Should “aud” still be set as “jitsi”?

There are a few things here:

  • kid is used when you configure your prosody to verify the token using a certificate stored on a server and custom_key_name is the name of the certificate file. From the doc: In this mode, the 'kid' header of the JWT must be set to the name of the public key.
  • sub value should be the name of your deployment
  • aud must be the same as the one configured in app_id or if using asap_accepted_audiences should be one of the values from there.
  • iss should be again same as your app_id or one of the asap_accepted_issuers
  • group, do not use group if your deployment is not configured for multi-tenant use (is not able to serve https://meet.jit.si/tesroom, https://meet.jit.si/companyA/testroom and https://meet.jit.si/companyB/testroom).

HI @damencho,
Is the public key you mentioned in first paragraph in the prosody config file’s ssl section?
For example next section:

VirtualHost “47.106.212.100”
authentication = “token”
app_id=“example_app_id”
app_secret=“example_app_secret”
allow_empty_token=false
ssl = {
key = “/var/lib/prosody/live.example.com.key”;
certificate = “/var/lib/prosody/live.example.com.crt”;
}
modules_enabled = {
“bosh”;
“pubsub”;
“ping”;
}
c2s_require_encryption = false

There are two kinds of jwt configurations:

  • One where you have public/private key, you sign the token with a private key and you put the public key on some web server which is accessible by prosody asap_key_server = "https://keyserver.example.com/asap";. When prosody receives a token it will download the public key from https://keyserver.example.com/asap and will cache it and verify the token.
  • You can use a common secret used to sign the token and prosody will use the same secret to verify it: app_secret = "example_app_secret";
    It has nothing to do with the certificates used for the virtual hosts. Looking at your prosody config seems you are using the second one with the common secret.

Thank you!

So I’m using the common secret, what do I put in the kid property? Or do I not include that property in the file?
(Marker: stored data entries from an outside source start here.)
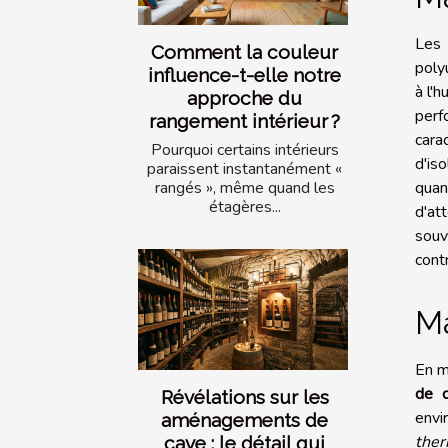
Les 
Comment la couleur
poly
influence-t-elle notre
à l'
approche du
perf
rangement intérieur ?
cara
Pourquoi certains intérieurs
d'is
paraissent instantanément «
quan
rangés », même quand les
étagères...
d'at
souv
cont
Ma
En m
de c
Révélations sur les
envi
aménagements de
the
cave : le détail qui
I’ve got a weird behavior where I connect with the tokem but it then disconnects and reloads. Would this be due to a token issue or something else?

No, you don’t put kid.
About the reloads, open the js console and check the error you see.

1 Like

Thanks @damencho for your help! I think my token setup is working, but I need to fix the disconnecting issue - I’ll create a separate post for that.

Can the avatar value be set to base64 encoded data? Will jitsi display such an image properly?
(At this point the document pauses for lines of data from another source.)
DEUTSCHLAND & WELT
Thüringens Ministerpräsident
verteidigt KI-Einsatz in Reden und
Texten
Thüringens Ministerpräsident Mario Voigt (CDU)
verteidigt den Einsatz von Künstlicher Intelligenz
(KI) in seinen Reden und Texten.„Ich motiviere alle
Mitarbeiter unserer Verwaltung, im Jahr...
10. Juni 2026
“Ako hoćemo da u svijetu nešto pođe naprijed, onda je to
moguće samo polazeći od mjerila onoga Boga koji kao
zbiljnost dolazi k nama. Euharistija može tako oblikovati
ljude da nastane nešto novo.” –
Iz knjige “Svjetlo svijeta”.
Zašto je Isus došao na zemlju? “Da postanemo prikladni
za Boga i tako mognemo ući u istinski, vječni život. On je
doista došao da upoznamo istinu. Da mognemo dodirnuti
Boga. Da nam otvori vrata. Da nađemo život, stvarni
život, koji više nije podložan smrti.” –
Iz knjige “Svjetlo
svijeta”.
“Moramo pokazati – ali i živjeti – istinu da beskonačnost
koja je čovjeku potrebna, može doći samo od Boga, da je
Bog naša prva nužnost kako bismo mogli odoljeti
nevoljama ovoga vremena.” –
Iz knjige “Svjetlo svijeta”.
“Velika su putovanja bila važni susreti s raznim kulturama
It is setting an image src so I suppose it will work if the value is data:image/png;base64, ....

1 Like

Thank you. Turns out what I thought were private avatar’s are publicly available, so I won’t need to implement this - but in theory it should work.

On a side note, found this blog article that I thought relevant to tokens: https://developer.okta.com/blog/2018/06/20/what-happens-if-your-jwt-is-stolen

What’s the recommended expiry to place on a token? Is it just the time to connect to the jitsi app? Eg, if I put it to 1 or 2 minutes it should be safe. Or should I have token expiry set for the max duration of a meeting?

Token is checked in the beginning, but there maybe actions later that can check the token, like recording for example … So I would say that it needs to be valid during the time of the meeting.

1 Like


i have setup token but after setup audio video are not showing can you please help me to find out i am very closed to success please help

1 Like

Were you able to find any solution for this ? I am also getting the same error.